His parents were pleased to send their warrior son.
“Only promise not to shed senselessly the blood
of our people,” his parents smiling said. Ilya nodded,
and they sent him happy-hearted on his journey west.

Three tests stood between Ilya and the royal city of Kiev,
and Ilya met the first of these as he entered a dark forest
where bandits had set up camp. They saw him coming,
riding on a valiant steed, and they burst out in bands
to stop him in his tracks. Ilya halted only long enough
to fit a golden arrow to his bow and send it toward them,
slashing a path through the ground. Their eyes amazed,
the bandits fell to their knees, crying, “We are your servants!
Take from us what you wish!” But noble Ilya refused,
saying only, “No more attacks if you wish to live!”

As he neared the city of Chernigov, a second test waited.
Legions of Tartars had laid siege to the city, thinking
to level the cathedrals and take the Duke captive.
Beating back his horror, Ilya took his spear and slashed
through the enemy, mowing them down and entering the city
to a hero’s welcome. There was rejoicing and celebrating
in the cathedrals and the streets. The nobles of Chernigov
blessed Ilya and gladly showed him the way to Kiev.

Between Ilya and the city of the famous Prince
lay a final test, for here Ilya had to pass along the road
guarded by a fierce brigand named Nightingale –
a warrior who bested men by whistling them to death,
his tunes casting strange terror into the strongest hearts.
Hearing the sound of Ilya and his horse approaching,
Nightingale felt fear for the first time and let out a wild roar,
but still they came. So he turned to whistling and hissing,
and the snake sounds made Ilya’s horse quail beneath him.
But Ilya simply fitted another golden arrow to his bow
and sent if flying up the tree where it struck Nightingale,
passing through his right eye and left ear.

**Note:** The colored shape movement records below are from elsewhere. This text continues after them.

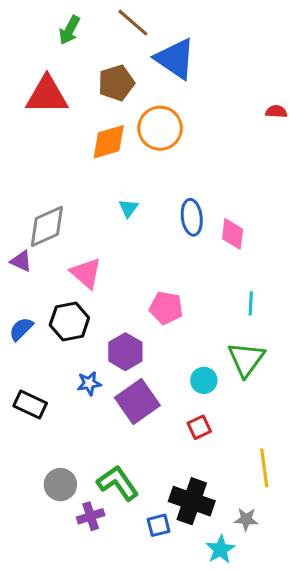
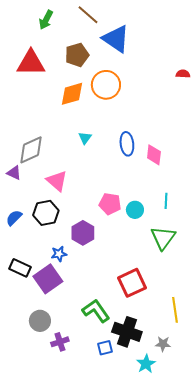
cyan circle: (204, 380) -> (135, 210), moved
purple square: (137, 401) -> (48, 279), moved
red square: (199, 427) -> (132, 283), size x1.8
green L-shape: (118, 483) -> (96, 311), moved

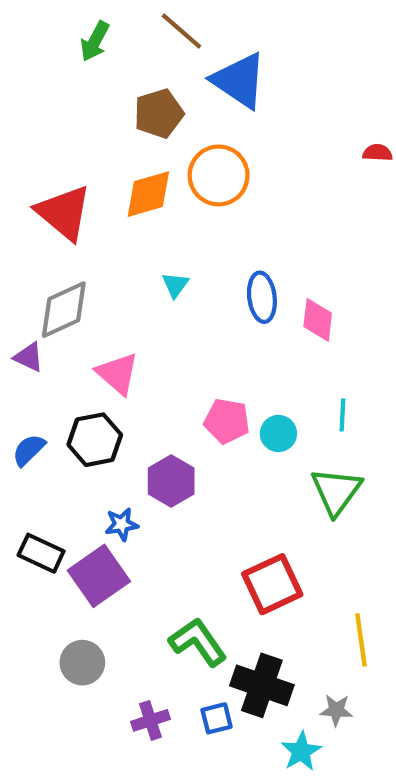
red triangle: (31, 63) -> (64, 213), moved, turned 40
purple cross: (60, 342) -> (150, 720), moved

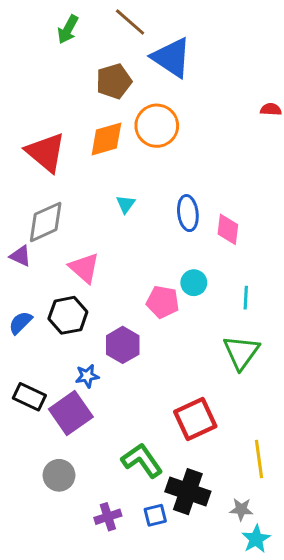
cyan circle: (278, 433) -> (194, 283), moved
cyan star: (301, 751) -> (256, 539), moved

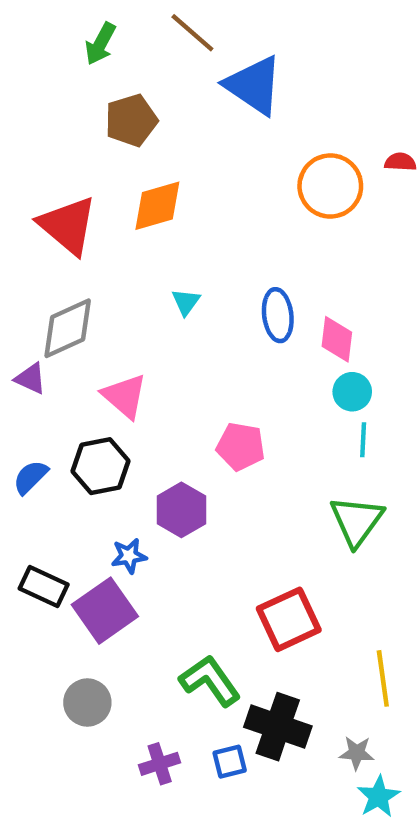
brown pentagon: (114, 81) -> (131, 120), moved
orange circle: (157, 126) -> (330, 186), moved
cyan circle: (194, 283) -> (352, 392), moved

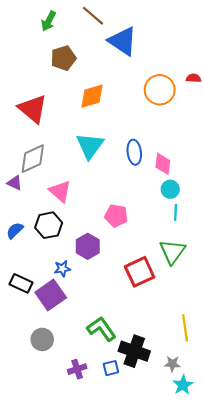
orange diamond: (157, 206) -> (92, 96), moved
cyan triangle: (186, 302) -> (90, 146), size x2.0
red square: (289, 619) -> (140, 272), moved

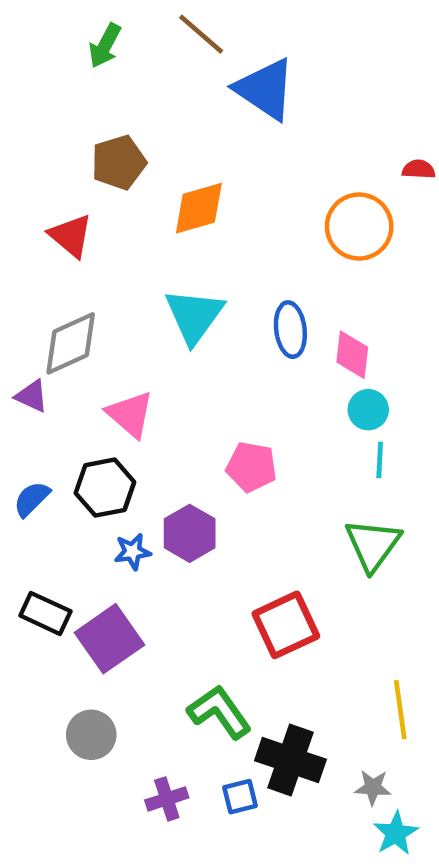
brown pentagon: (63, 58) -> (119, 162), moved
orange circle: (160, 90) -> (359, 227), moved
red triangle: (33, 109) -> (71, 236), size x0.7
blue star: (62, 269) -> (132, 552), moved
red square: (140, 272) -> (286, 625), moved

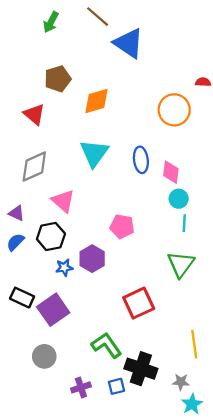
purple triangle: (32, 396) -> (17, 213), moved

The brigand
fell to the ground, where Ilya clapped him in irons
and made him trot behind his horse up to the palace
where the brigand’s daughter saw them coming.
Waiting to cast a mighty stone on the captor’s head,
she thought to hide herself until Ilya cast his spear,
pinning her effortlessly to the wall while he passed through
the disgraced palace, making his way to the river’s ferry.
The ferry was being manned by an ogre who refused
to grant him passage. Ilya would not be stopped, however.
Grabbing ancient oaks between his arms, he toppled them
and let them fall across the river, snapping the ferry in half
and casting the graceless ogre to a watery death.

In Kiev at last, Ilya left his faithful steed just outside the palace,
the faithless brigand Nightingale still in chains beside the horse,
and striding in, he found Prince Vladimir feasting with his warriors.
“Ah, noble man, your face as much as your armor tell me
you have a tale to tell!” With these words, the dazzling prince
turned all eyes on Ilya who did not leave them waiting long.
“By the blessing of God and my humble peasant parents,
I have come to serve you, the best of all Princes.” And he
related his adventures from the day of leaving his parents
until arriving in Kiev. “You cannot have taken Nightingale!”
the Prince exclaimed. “Admit that you’re lying to my face!”

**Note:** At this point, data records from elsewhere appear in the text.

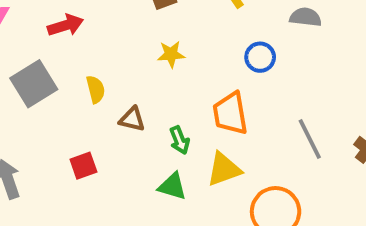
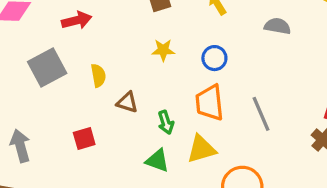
blue circle: (260, 57) -> (214, 58), moved
gray line: (310, 139) -> (261, 114), moved

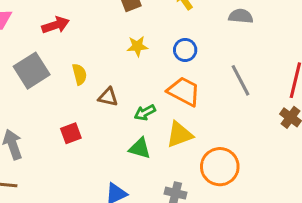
orange trapezoid: (210, 103) -> (184, 91), turned 128
gray line: (261, 114) -> (240, 80), moved
green arrow: (166, 122) -> (145, 113), turned 85

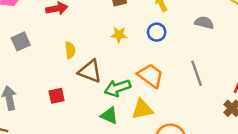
blue circle: (185, 50) -> (157, 32), moved
gray square: (32, 71) -> (21, 41), moved, size x0.7
brown triangle: (108, 97) -> (90, 71), size x1.5
green arrow: (145, 113) -> (117, 88), size x1.5

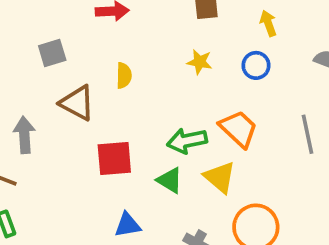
brown triangle: (90, 71) -> (77, 103), moved
red square: (57, 96) -> (114, 159), moved, size x1.5
yellow triangle: (142, 109) -> (220, 177), turned 45

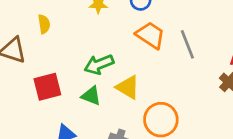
orange trapezoid: (239, 129) -> (150, 35), moved

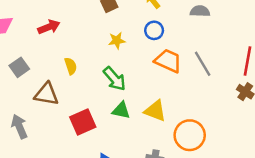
green arrow: (99, 64) -> (114, 79), moved, turned -100
green triangle: (91, 96) -> (121, 110), moved

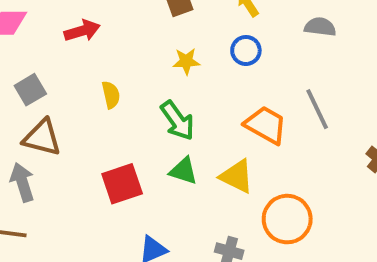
orange trapezoid: (168, 61) -> (266, 125), moved
brown triangle: (47, 94) -> (42, 138), moved

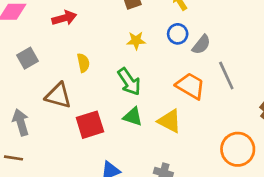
gray semicircle: (320, 27) -> (201, 45), moved, turned 120
brown triangle: (42, 138) -> (58, 96), moved
orange circle: (287, 219) -> (238, 149), moved

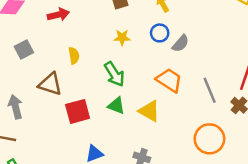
gray line: (226, 75) -> (210, 90), moved

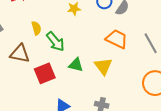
green arrow: (114, 74) -> (55, 42), moved
yellow triangle: (149, 111) -> (103, 66), turned 30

Ilya would not do it, so Prince Vladimir sent out his two men,
those bravest of heroes, Dobrynya Nikitich and Alyosha Popovich,
to see for themselves. “My lord,” the heroes said upon returning,
“It seems this man speaks true words. For tied in steel bands
to the noble steed at the gate is one who looks like Nightingale
the Brigand.” The Prince and all his company went out,
stealing glances at Ilya with wondering eyes. “And can we hear
the terrible song of Nightingale,” the Prince gave request –
“this Nightingale whose whistling casts fear into so many hearts?”

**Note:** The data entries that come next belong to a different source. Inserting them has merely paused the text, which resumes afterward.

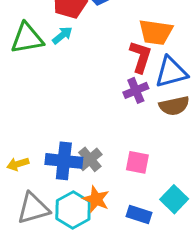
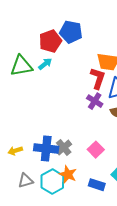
purple cross: (136, 90) -> (95, 101), turned -35
pink square: (137, 162) -> (96, 150), turned 35
gray triangle: (33, 208) -> (25, 181), size x0.7

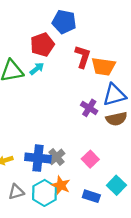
blue pentagon: (71, 32) -> (64, 22), moved
red L-shape: (98, 78) -> (83, 57), moved

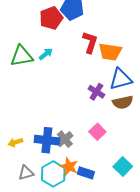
red pentagon: (42, 45) -> (51, 18), moved
pink square: (90, 159) -> (97, 132), moved
blue rectangle: (91, 196) -> (86, 173), moved

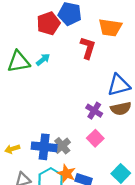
orange trapezoid: (110, 52) -> (110, 28), moved
purple cross: (96, 92) -> (94, 111), moved

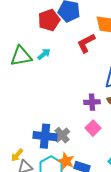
red L-shape: (88, 48) -> (86, 43), turned -135
purple cross: (94, 111) -> (92, 102), turned -35
yellow arrow: (12, 149) -> (17, 155), moved, turned -32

“Whistle at half strength,” Ilya told the captive brigand.
But Nightingale shrilled the air with terror, wailing as if to burst
his own lungs. All the Prince’s company fell to the ground –
Ilya alone remained standing, and his shining steel spear
swiftly stilled the song and stopped the beating heart of the brigand.
And so it was that Ilya joined the company of Prince Vladimir,
and three heroes instead of two stood round that dazzling prince,
holding firm the borders of Mother Russia in the land of Kiev.